What is expected
The answer must consist of every line in the records below that contains the string "Sketch".

Records contained in a dataset:
-------------------------
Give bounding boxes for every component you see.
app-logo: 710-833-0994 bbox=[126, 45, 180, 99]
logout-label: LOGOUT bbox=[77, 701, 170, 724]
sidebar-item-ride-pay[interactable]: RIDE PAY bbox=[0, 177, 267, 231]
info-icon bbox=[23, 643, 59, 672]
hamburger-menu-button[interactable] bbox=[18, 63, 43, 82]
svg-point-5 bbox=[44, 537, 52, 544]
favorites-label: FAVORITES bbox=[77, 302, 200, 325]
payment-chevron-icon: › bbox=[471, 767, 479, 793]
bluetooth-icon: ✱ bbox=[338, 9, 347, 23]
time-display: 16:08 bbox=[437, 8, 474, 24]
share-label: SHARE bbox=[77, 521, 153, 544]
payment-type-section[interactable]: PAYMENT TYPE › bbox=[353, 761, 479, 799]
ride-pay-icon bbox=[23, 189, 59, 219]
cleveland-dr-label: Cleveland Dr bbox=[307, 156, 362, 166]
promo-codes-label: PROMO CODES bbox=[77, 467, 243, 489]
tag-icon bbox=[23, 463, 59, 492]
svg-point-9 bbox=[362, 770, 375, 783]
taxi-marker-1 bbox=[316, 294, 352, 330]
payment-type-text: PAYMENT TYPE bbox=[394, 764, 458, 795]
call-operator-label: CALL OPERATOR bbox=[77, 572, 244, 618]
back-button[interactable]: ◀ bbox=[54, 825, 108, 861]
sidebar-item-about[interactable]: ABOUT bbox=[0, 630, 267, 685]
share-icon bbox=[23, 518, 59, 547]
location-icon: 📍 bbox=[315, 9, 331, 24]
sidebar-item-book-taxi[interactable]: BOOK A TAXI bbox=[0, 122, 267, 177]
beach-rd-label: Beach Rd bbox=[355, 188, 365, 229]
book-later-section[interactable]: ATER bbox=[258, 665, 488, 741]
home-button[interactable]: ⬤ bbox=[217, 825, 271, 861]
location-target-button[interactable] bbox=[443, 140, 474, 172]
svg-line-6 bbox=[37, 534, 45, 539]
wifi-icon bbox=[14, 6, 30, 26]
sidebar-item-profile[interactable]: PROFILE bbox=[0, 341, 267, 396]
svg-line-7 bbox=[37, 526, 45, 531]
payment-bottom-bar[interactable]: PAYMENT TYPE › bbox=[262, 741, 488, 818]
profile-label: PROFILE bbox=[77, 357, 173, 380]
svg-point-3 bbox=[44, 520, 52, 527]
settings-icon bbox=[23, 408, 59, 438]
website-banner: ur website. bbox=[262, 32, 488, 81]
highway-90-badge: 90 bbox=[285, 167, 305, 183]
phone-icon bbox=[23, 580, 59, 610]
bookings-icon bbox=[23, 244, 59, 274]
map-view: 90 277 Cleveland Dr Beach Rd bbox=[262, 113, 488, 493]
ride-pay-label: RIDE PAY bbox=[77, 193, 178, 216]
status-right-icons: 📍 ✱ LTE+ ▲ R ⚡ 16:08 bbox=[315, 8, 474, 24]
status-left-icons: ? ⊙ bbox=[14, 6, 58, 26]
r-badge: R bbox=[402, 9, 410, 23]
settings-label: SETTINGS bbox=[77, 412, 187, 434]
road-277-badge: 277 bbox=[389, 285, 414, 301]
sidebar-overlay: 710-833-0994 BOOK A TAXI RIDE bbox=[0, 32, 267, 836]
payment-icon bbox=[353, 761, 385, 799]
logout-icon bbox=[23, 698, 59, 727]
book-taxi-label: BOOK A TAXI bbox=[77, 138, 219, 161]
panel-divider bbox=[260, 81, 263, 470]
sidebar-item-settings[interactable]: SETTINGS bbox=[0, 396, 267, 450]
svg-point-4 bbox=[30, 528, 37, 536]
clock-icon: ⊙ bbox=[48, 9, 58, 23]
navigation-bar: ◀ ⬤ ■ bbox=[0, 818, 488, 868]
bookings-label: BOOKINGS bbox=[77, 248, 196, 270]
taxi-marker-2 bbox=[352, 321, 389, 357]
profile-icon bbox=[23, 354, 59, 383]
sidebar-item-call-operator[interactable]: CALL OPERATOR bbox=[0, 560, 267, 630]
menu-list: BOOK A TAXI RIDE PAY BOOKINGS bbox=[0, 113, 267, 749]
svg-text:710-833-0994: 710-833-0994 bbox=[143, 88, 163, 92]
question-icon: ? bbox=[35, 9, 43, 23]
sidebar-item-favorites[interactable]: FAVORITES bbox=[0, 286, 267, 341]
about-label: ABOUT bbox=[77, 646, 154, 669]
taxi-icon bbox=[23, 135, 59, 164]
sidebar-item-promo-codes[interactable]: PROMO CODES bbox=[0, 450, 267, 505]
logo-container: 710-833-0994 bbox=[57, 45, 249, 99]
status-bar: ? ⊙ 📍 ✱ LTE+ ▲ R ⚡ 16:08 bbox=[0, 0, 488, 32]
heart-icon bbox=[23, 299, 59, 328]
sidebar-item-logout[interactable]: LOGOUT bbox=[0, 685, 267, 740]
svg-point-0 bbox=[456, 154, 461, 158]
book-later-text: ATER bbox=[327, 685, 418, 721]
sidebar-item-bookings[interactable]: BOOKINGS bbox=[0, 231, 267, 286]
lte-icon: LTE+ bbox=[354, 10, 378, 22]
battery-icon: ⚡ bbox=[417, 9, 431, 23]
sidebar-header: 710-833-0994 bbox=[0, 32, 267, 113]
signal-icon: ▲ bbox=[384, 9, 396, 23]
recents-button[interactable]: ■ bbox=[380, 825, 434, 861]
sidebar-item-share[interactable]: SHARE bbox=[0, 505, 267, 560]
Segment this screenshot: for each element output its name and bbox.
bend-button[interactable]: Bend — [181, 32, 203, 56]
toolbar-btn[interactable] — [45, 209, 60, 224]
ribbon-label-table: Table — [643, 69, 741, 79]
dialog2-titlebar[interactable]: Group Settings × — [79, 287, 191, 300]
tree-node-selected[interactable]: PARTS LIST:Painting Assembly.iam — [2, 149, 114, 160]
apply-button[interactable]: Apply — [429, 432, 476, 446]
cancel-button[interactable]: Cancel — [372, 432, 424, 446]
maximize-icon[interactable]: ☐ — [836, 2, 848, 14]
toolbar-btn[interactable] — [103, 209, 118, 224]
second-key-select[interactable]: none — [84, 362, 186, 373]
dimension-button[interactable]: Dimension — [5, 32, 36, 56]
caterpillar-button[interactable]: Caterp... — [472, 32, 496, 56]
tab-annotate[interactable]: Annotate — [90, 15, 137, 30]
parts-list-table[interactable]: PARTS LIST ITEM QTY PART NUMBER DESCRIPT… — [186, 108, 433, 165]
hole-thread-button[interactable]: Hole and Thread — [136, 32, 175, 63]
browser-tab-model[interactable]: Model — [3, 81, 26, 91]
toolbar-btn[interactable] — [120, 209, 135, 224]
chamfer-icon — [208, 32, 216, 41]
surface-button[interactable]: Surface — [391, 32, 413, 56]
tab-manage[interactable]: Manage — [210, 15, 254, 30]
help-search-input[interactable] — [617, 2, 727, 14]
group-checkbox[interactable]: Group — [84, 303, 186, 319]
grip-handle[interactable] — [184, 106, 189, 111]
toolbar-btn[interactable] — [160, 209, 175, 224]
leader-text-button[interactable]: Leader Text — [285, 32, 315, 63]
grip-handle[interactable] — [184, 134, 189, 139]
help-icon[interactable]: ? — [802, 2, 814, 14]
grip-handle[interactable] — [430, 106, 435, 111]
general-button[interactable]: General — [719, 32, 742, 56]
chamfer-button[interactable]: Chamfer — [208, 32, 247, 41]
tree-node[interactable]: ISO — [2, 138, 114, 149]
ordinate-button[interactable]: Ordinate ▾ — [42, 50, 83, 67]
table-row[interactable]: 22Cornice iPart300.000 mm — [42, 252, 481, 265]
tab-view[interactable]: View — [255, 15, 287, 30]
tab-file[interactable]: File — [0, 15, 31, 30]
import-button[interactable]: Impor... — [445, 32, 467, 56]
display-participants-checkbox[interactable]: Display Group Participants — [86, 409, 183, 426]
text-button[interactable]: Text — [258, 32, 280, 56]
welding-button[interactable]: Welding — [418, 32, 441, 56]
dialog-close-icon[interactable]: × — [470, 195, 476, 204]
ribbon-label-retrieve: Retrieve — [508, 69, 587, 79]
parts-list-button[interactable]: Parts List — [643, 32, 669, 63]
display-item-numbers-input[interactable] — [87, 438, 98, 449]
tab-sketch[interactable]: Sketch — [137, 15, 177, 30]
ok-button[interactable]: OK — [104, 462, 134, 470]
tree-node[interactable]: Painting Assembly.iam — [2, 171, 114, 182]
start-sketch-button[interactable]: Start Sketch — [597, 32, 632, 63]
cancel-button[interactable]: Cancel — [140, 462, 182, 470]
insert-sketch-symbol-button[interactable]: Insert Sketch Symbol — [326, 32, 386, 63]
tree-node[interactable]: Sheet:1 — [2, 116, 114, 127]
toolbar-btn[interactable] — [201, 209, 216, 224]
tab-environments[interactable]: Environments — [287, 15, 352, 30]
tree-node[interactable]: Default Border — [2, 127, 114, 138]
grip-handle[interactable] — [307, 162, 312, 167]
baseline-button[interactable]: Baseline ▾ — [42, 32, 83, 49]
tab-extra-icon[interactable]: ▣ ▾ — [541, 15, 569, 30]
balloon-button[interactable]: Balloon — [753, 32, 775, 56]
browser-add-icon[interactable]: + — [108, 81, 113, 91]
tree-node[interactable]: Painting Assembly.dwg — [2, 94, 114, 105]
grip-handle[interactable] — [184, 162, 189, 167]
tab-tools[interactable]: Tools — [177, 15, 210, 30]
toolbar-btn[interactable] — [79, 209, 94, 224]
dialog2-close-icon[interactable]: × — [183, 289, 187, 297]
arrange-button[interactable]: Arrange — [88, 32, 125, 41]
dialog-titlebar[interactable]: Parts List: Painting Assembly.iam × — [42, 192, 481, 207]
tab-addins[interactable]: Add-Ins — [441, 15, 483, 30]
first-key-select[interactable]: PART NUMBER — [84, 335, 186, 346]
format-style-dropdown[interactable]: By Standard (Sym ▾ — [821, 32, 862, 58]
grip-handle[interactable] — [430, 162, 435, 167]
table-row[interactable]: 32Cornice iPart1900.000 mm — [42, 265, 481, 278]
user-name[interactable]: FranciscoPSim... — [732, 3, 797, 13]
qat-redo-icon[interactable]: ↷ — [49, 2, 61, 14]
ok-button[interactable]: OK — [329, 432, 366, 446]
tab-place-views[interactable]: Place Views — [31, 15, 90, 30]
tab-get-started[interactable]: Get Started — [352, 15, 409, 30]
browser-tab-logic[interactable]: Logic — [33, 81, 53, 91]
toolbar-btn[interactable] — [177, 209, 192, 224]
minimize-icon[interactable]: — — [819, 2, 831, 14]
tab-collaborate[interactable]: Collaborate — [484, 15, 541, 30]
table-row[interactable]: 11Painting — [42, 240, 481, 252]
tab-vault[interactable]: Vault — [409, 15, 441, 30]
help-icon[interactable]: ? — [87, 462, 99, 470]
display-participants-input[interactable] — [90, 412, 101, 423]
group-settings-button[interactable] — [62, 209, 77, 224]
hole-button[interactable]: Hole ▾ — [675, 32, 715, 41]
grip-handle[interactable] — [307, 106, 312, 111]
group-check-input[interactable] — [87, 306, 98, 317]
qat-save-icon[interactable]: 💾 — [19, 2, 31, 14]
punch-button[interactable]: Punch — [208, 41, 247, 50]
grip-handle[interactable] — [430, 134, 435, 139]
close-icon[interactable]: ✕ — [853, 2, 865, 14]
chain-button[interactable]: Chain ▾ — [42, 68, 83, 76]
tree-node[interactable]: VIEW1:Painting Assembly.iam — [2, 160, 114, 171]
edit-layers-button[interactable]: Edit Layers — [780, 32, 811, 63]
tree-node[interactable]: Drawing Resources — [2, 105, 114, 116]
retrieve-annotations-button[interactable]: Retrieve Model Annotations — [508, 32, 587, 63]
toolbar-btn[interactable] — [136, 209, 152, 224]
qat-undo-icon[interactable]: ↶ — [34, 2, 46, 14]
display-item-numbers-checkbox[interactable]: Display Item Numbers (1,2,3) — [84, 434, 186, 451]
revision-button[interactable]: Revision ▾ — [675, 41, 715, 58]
-------------------------
Answer to this task
tab-sketch[interactable]: Sketch — [137, 15, 177, 30]
start-sketch-button[interactable]: Start Sketch — [597, 32, 632, 63]
insert-sketch-symbol-button[interactable]: Insert Sketch Symbol — [326, 32, 386, 63]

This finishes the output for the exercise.